1992年、現在から15年前、ぼくは武蔵野の保谷高校というところで、2年2組の担任をしていた。このクラスに向けて、ぼくはクラス通信を、「歩行のディスクール」と名づけて全部で55号出したが、以下、1992年の7月6日付けの記事を引用する。「歩行のディスクール21号」の全文。
「我がためと織女(たなばたつめ)のそのやどに織る白たへは織りてけむかも」
「天の川梶の音聞こゆ彦星と織女と今夜(こよひ)逢ふらしも」
「我が待ちし秋萩咲きぬ今だにもにほひ行かな彼方人(おちかたひと)に」(わたしが待っていた秋萩が咲いた。今すぐにでも色に染まりに行きたい。向こう岸の人に。)
万葉集の巻十の秋の雑歌(ぞうか)の部立に「七夕」と題された歌群がある。万葉全体で百三十二首の七夕の歌が載せられているが、この巻はその殆どを占めている。
元来は中国の伝説をもとにした「七夕」がなぜこんなに古代の日本人の興味をひき、愛好されたのだろうか?年に一度の星合の夜に、頻繁に会うことのできない恋人たちのランデヴーの歓びや、また来年まで逢えない悲哀を重ねた歌が圧倒的なのは、藤原・奈良時代の歌人たちのこの伝説に寄せる興味・愛好の中心がどこにあったかを語るものだ。
ロマンチックな心の動き自体には時代の違いはない。また、そのころの詩人や歌人にとって、中国は「知」の最前線だったろうから、彼らがこぞってこの伝説を歌にしたのも自分たちの知識を誇ろうとしたスノビズムが多分に要因をなしている。それも現代と同様である。

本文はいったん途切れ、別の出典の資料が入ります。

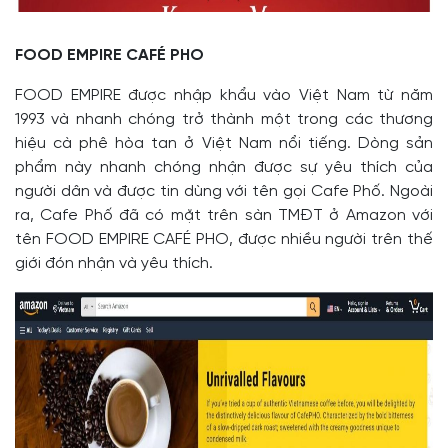
FOOD EMPIRE CAFÉ PHO
FOOD EMPIRE được nhập khẩu vào Việt Nam từ năm
1993 và nhanh chóng trở thành một trong các thương
hiệu cà phê hòa tan ở Việt Nam nổi tiếng. Dòng sản
phẩm này nhanh chóng nhận được sự yêu thích của
người dân và được tin dùng với tên gọi Cafe Phố. Ngoài
ra, Cafe Phố đã có mặt trên sàn TMĐT ở Amazon với
tên FOOD EMPIRE CAFÉ PHO, được nhiều người trên thế
giới đón nhận và yêu thích.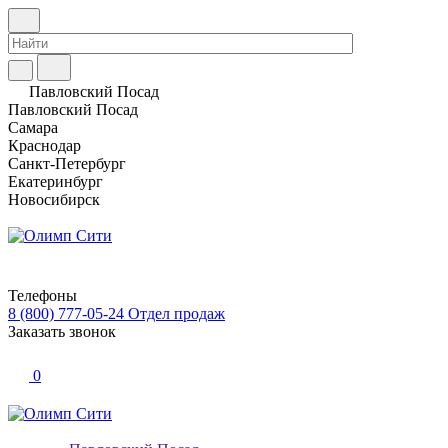
Павловский Посад
Павловский Посад
Самара
Краснодар
Санкт-Петербург
Екатеринбург
Новосибирск
Телефоны
8 (800) 777-05-24
Отдел продаж
Заказать звонок
0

しかし、彼らの心の奥にはまだ確かにその記憶があり、現代のわれわれにはその残欠もない、古代日本の信仰生活の記憶が、この中国種の伝説をかくもポピュラーにした最大の原因であると言われている。このディスクールにも何回か登場してもらった折口信夫の説だが、以下簡単に紹介してみよう。

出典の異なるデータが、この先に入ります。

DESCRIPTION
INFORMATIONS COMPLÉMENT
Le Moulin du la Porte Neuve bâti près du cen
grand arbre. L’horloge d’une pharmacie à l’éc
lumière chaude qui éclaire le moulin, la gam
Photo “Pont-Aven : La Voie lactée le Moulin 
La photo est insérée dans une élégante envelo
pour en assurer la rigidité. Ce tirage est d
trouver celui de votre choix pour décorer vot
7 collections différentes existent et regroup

昭和二年に発表された「水の女」というタイトルの論文に載っている考え。タナバタツメとは神の来臨を待つ聖なる乙女のことである。村里ではそのような乙女を選び、村外れの川辺にタナと呼ばれる建物を作り、そのなかで神の着物(カムミソ)をハタで織り、神の訪れを待つという習俗・信仰生活があったというのである。「後世には伝説化して水神のいけにえといった型にはいる」このような固有の習俗の記憶があって、いとも自然に中国の伝説と結びついたと折口はいうのである。神聖な禊のための川は天の川(天漢)に、タナバタツメは織女に、神はケンギュウに移行したわけである。
こんなわずらわしい考証はここらで止めて、ぼくらの「七夕」を祝いましょう。明日、ちょうど期末考査の始まりの日と重なってしまったが、きみたちは何を祈りますか?
昔は、生徒たちにむけて、こういうことを書くエネルギーと余裕があったのだと思うと、この15年の経過のなかでの、愚劣きわまりない「教育改革」とか「再生」とかいうもののために、どれだけ、ぼくら現場の平教員たちの生気と余裕が奪われたことか、悲しく思い返さざるをえない。
今日、七夕の短冊、心の短冊に、ぼくが書くのは、昔の思い出にすぎない。